En ese momento, Damiel concreta un proceso de encarnación paulatino y su mirada se ilumina, Cassiel quedando en blanco y negro, en el este. Damiel, en el oeste, ya puede ver en color y estrena sus percepciones humanas, reconociendo el sabor y la textura; pero ya no puede escuchar los monólogos internos de la gente. Marion, sin conocerlo, lo espera. Su unión es enigmática, sin la gratuidad planteada en Un ángel enamorado. Parecen predestinados para complementarse. La escena de la chimenea, aquí, sale sobrando.

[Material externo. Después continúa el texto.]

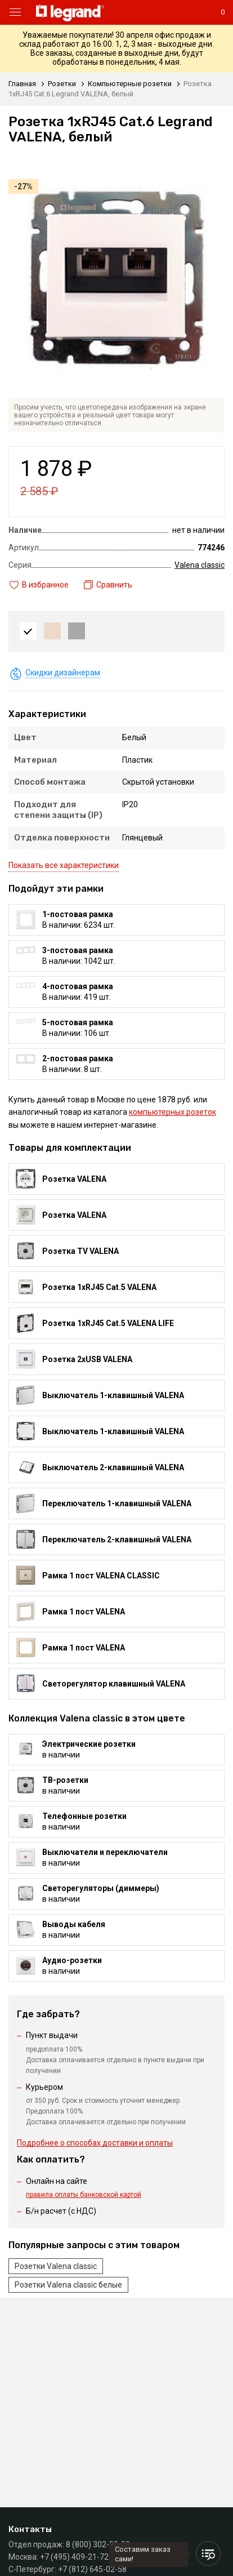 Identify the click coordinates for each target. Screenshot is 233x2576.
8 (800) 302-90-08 (98, 2544)
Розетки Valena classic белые (68, 2284)
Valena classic (199, 565)
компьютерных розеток (172, 1111)
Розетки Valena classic (56, 2266)
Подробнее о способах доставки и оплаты (95, 2142)
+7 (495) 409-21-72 (74, 2556)
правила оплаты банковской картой (83, 2195)
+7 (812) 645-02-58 (92, 2569) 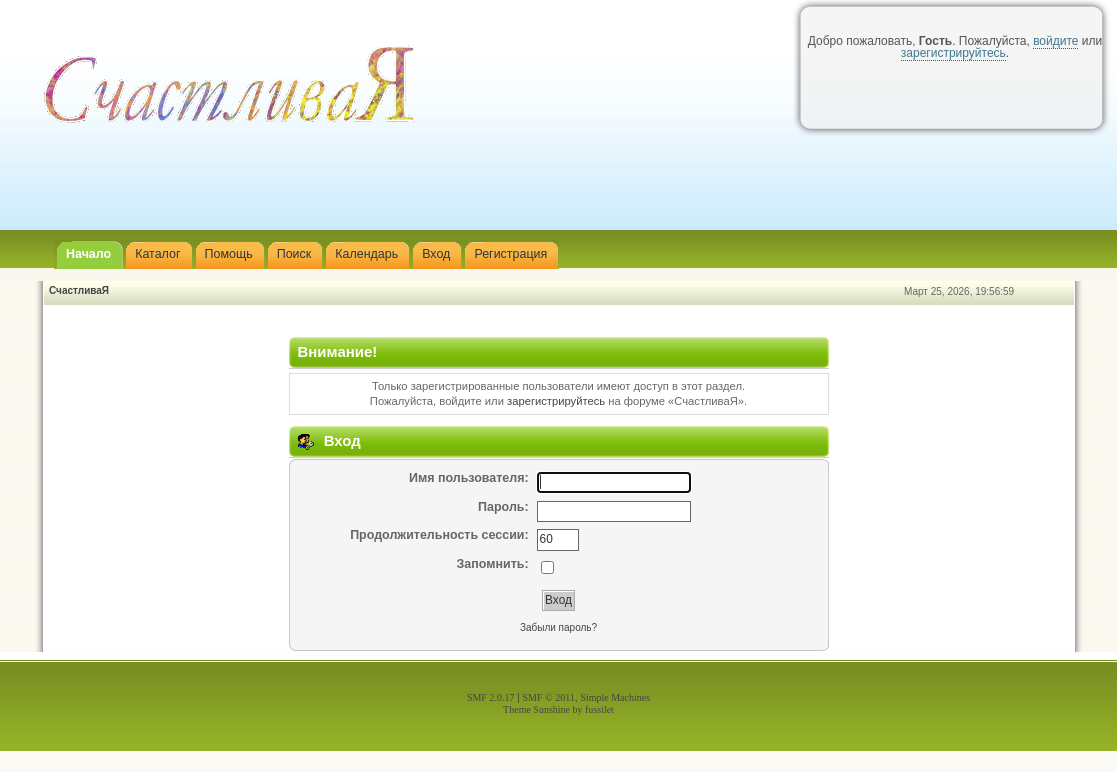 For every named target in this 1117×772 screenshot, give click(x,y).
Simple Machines (615, 697)
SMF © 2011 (549, 697)
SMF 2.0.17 (491, 697)
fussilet (599, 709)
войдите (1055, 41)
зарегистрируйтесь (953, 53)
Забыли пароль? (558, 627)
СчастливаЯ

Cassiel, apoyado en el ángel de la Columna de la Victoria, medita: «Ustedes, a quienes amamos, no nos ven, ni nos escuchan, nos imaginan a una lejana distancia, pero estamos tan cerca de ustedes (...) Tenemos un enemigo poderoso. Creen más en el mundo que en nosotros».

Por eso Damiel siempre consideró necesario comprender más cabalmente al humano; de esa forma, su trabajo como mensajeros mejoraría. «Si no puedes contra ellos, úneteles», pensaría impotente, advirtiendo lejana la esperanza que guardaba de que «los humanos recuperen, a través de nosotros, esa mirada amorosa, así estaríamos más cerca de ustedes, y ustedes de Él». Siendo ésta, además, la única referencia concreta que establece Wenders respecto al Jefe de los ángeles, Dios, a lo largo del filme.

En la última secuencia de la cinta, Homero, un viejo escritor que ha viajado por la ciudad buscando a sus lectores, se pregunta quién se hará cargo del «contador de historias», del «guía espiritual», mientras se acerca al Muro proponiendo embarcarnos en el Viaje, al tiempo que en pantalla aparece la leyenda: «Continuará».

Las alas del deseo se convirtió en un rotundo éxito para Wim Wenders, quien alguna vez quiso ser sacerdote, y lo consagró como uno de los directores clásicos del cine contemporáneo —ganó el premio a mejor director en Cannes—. Asimismo, aunque en aquel momento no se tomó demasiado en serio la advertencia de «Continuará» que insertó al final de su cinta, la reverberación del triunfo le permitió proseguir, unos años más tarde, sus reflexiones en una prolongación —que no segunda parte— de la historia, al filmar Faraway, so close! (Tan lejos, tan cerca, 1993); ya sin Muro dividiendo a Berlín, sin este ni oeste, en la que incluso Mijail Gorbachov, el artífice del borrón de esa división, como un símbolo, aparece, en una oficina de Berlín, en plena reflexión.

Pero, por encima de todo, con Der Himmel Über Berlin, Wenders ratificó la convicción que defendió desde el principio de su carrera y que, con o sin ángeles, parece preciso nunca perder de vista: «el cine no ha sido creado para distraer del mundo, sino para referirse a él».

El primer largometraje de Wenders fue El miedo del portero ante el penalty (1972), basado en la novela homónima del mismo Handke. en uno de sus primeros largometrajes, Drugstore Cowboys (1989), William Burroughs, el poeta beat, interpretaba a un sacerdote junkie.



«Es grandioso vivir sólo en espíritu, testificar día a día el lado espiritual de la gente para la eternidad, pero en ocasiones me harto de mi existencia espiritual. Me gustaría sentir algún peso sobre mí, terminar mi eternidad y atarme a la tierra. Poder decir “ahora”, en vez de “siempre” y “para siempre”».

[5] «Estoy exhausto de ser abandonado por la gente que amo (...) Para los humanos parece no haber más allá. Cada quien crea su propia visión del mundo y se vuelve prisionero de ella. Desde esa celda ven las celdas de los demás. Están confinados por lo que ven; sólo lo que pueden tocar existe».